Taken from an interview with Jane Hirshfield:
For me, words were not about pleasing or entertaining others but about creating a place of refuge, where I could find something out about what it means to have and be a self. Scholars say that introspection only became truly possible with the development of writing. Writing allows the self to be set down and looked into, questioned, changed. On those unseen late night pages, I could experiment, I could fail, it didn't matter. There is an immense freedom to writing for oneself alone. This is something I still feel. I wrote most often in the middle of the night, after everybody else was asleep. It was a way to investigate and craft a self, a soul, undisturbed, unjudged.
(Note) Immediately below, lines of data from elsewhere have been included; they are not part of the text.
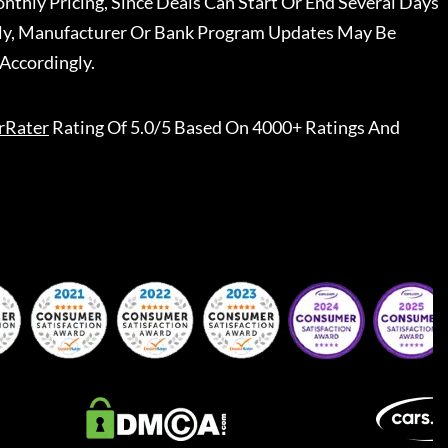
nthly Pricing, Since Deals Can Start Or End Several Days
ally, Manufacturer Or Bank Program Updates May Be
Accordingly.
rRater
Rating Of 5.0/5 Based On 4000+ Ratings And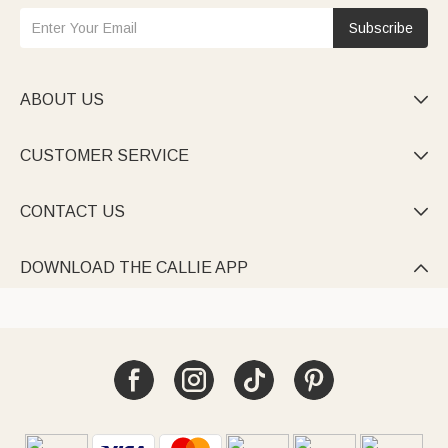
Subscribe
ABOUT US

CUSTOMER SERVICE

CONTACT US

DOWNLOAD THE CALLIE APP

The desire for Zen practice must have come from the same rootstock. It's not so much that poetry and zen influenced each other in my life. They were both ways to try to do the same thing, to know the world and my own experience, to feel and think more deeply, with greater saturation. You develop a craft and a practice in order to make a vessel of yourself that can take you where you want you want to go.
4 comments:
i like how she expressed her thoughts. times i feel that i might be able to grip something and maybe can discover about myself through writting. true as it said, "There is an immense freedom to writing for oneself alone." i can be what i want to be, where i wish i would be. ; ) quietletters
quietletters I feel the same way too. Most of all is that extraordinary sense of discovery in writing. I would read what I wrote in an inspired fury - and then find myself pleasantly surprised. "I wrote this?" I would wonder.
What a wonderful quote. That process of self-discovery is one of the things that keeps us writing. I never know exactly what I think, until I write it.
Yogamum I usually don't end up where I begin. I wonder if for me, whether writing is a matter of self-discovery or getting lost.
But getting lost can be an adventure -- and a sort of discovery -- in itself.